Take a deep breath. Even if the air looks clean, millions of solid particles and liquid droplets penetrate your body. These substances, known as aerosols, can be found in the atmosphere above the oceans, deserts, mountains, ice, forests and every ecosystem between them.
If you have ever observed smoke from a forest fire, volcanic ash erupting or wind-blown dust, you saw aerosols. Earth satellites of NASA, such as Terra, Aqua, Aura and Suomi NPP, also see them, only from a perspective hundreds of kilometers above the surface of the planet.

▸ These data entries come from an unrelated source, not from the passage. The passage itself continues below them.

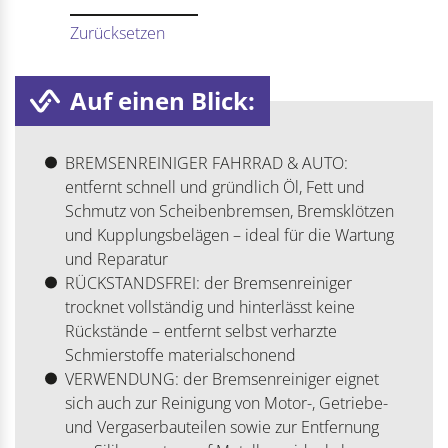
Zurücksetzen
Auf einen Blick:
BREMSENREINIGER FAHRRAD & AUTO:
entfernt schnell und gründlich Öl, Fett und
Schmutz von Scheibenbremsen, Bremsklötzen
und Kupplungsbelägen – ideal für die Wartung
und Reparatur
RÜCKSTANDSFREI: der Bremsenreiniger
trocknet vollständig und hinterlässt keine
Rückstände – entfernt selbst verharzte
Schmierstoffe materialschonend
VERWENDUNG: der Bremsenreiniger eignet
sich auch zur Reinigung von Motor-, Getriebe-
und Vergaserbauteilen sowie zur Entfernung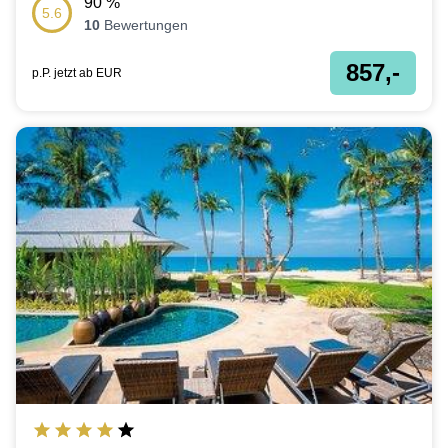
90
%
5.6
10
Bewertungen
857,-
p.P. jetzt ab
EUR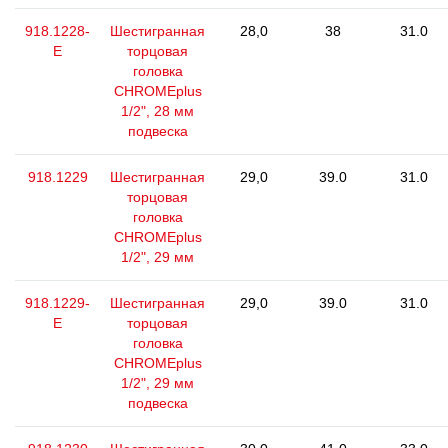
918.1228-
Шестигранная
28,0
38
31.0
E
торцовая
головка
CHROMEplus
1/2", 28 мм
подвеска
918.1229
Шестигранная
29,0
39.0
31.0
торцовая
головка
CHROMEplus
1/2", 29 мм
918.1229-
Шестигранная
29,0
39.0
31.0
E
торцовая
головка
CHROMEplus
1/2", 29 мм
подвеска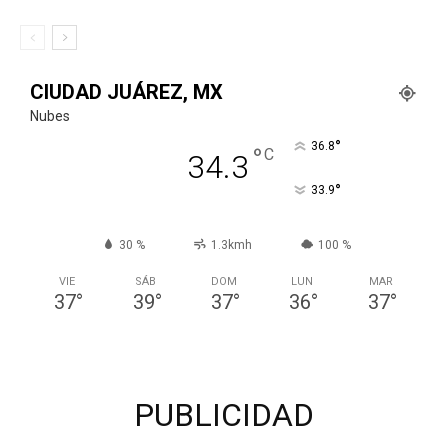
CIUDAD JUÁREZ, MX
Nubes
°
36.8
°
C
34.3
°
33.9
30 %
1.3kmh
100 %
VIE
SÁB
DOM
LUN
MAR
37
°
39
°
37
°
36
°
37
°
PUBLICIDAD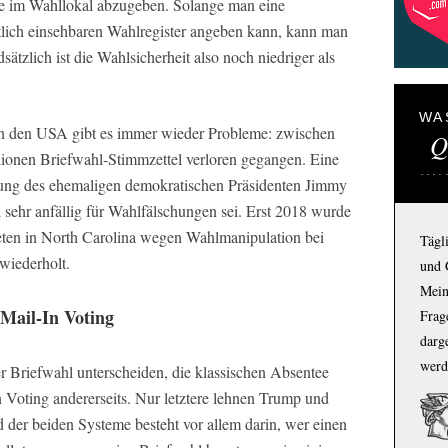
e im Wahllokal abzugeben. Solange man eine
ntlich einsehbaren Wahlregister angeben kann, kann man
tzlich ist die Wahlsicherheit also noch niedriger als
WA
in den USA gibt es immer wieder Probleme: zwischen
Q
ionen Briefwahl-Stimmzettel verloren gegangen. Eine
tung des ehemaligen demokratischen Präsidenten Jimmy
 sehr anfällig für Wahlfälschungen sei. Erst 2018 wurde
ten in North Carolina wegen Wahlmanipulation bei
Tägl
wiederholt.
und 
Mein
 Mail-In Voting
Frage
darg
werd
 Briefwahl unterscheiden, die klassischen Absentee
in Voting andererseits. Nur letztere lehnen Trump und
 der beiden Systeme besteht vor allem darin, wer einen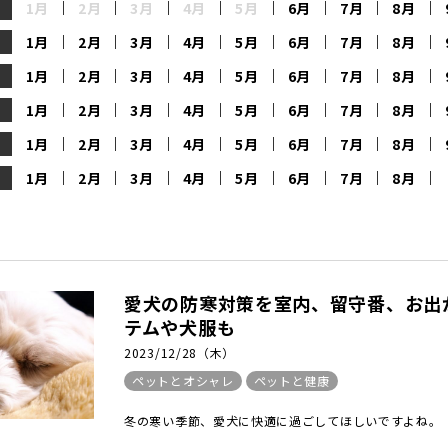
1月
2月
3月
4月
5月
6月
7月
8月
1月
2月
3月
4月
5月
6月
7月
8月
1月
2月
3月
4月
5月
6月
7月
8月
1月
2月
3月
4月
5月
6月
7月
8月
1月
2月
3月
4月
5月
6月
7月
8月
1月
2月
3月
4月
5月
6月
7月
8月
愛犬の防寒対策を室内、留守番、お出
テムや犬服も
2023/12/28（木）
ペットとオシャレ
ペットと健康
冬の寒い季節、愛犬に快適に過ごしてほしいですよね。「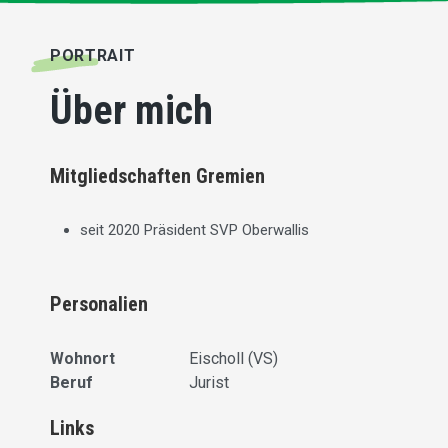
PORTRAIT
Über mich
Mitgliedschaften Gremien
seit 2020 Präsident SVP Oberwallis
Personalien
Wohnort
Eischoll (VS)
Beruf
Jurist
Links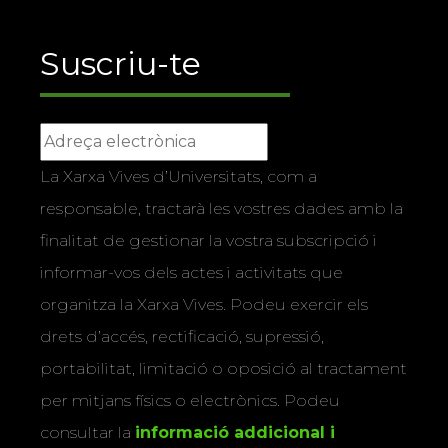
Suscriu-te
La Xarxa Vives d’Universitats, com a
responsable, tractarà les vostres dades amb la
finalitat de gestionar la vostra subscripció i
informar-vos dels actes i activitats que
organitza la Xarxa Vives. Podeu exercir els
drets d’accés, rectificació, supressió,
portabilitat, limitació o oposició al tractament
per mitjans físics o electrònics. Podeu
consultar la
informació addicional i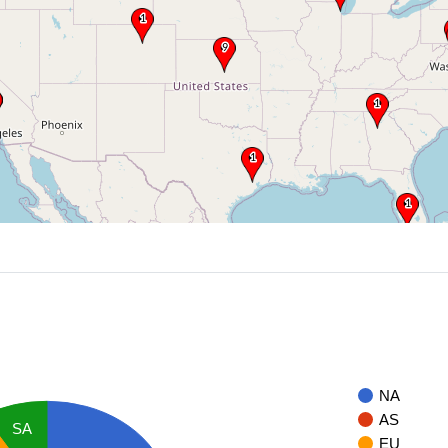
NA
AS
SA
EU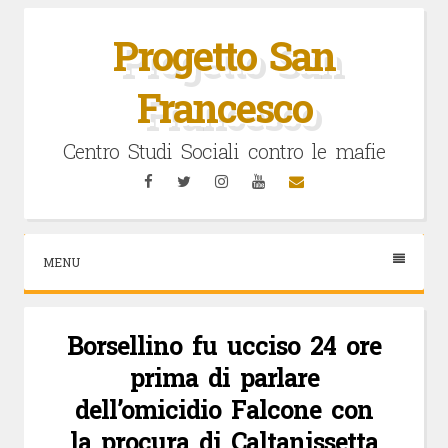
Vai
al
Progetto San
contenuto
Francesco
Centro Studi Sociali contro le mafie
Facebook
Twitter
Instagram
YouTube
Email
MENU
Borsellino fu ucciso 24 ore
prima di parlare
dell’omicidio Falcone con
la procura di Caltanissetta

The NASA model version, called the Goddard Earth Observing System Forward Processing (GEOS FP), offers an extensive view of atmospheric aerosols on August 23rd. On this day, huge smoke trails stretched over North America and Africa, three tropical cyclones raged in the Pacific, and clouds of dust danced over the deserts of Africa and Asia.
Aerosol vortices of sea salt, which enters the air together with sea spray during a storm, are shown in blue. Particles of black carbon, marked in red, are among the particles emitted by fires, vehicles and industrial enterprises. Particles classified as dust are colored in purple.
The visualization includes night illumination data obtained with a VIIRS radiometer on the Suomi NPP satellite, which allow to see the locations of cities.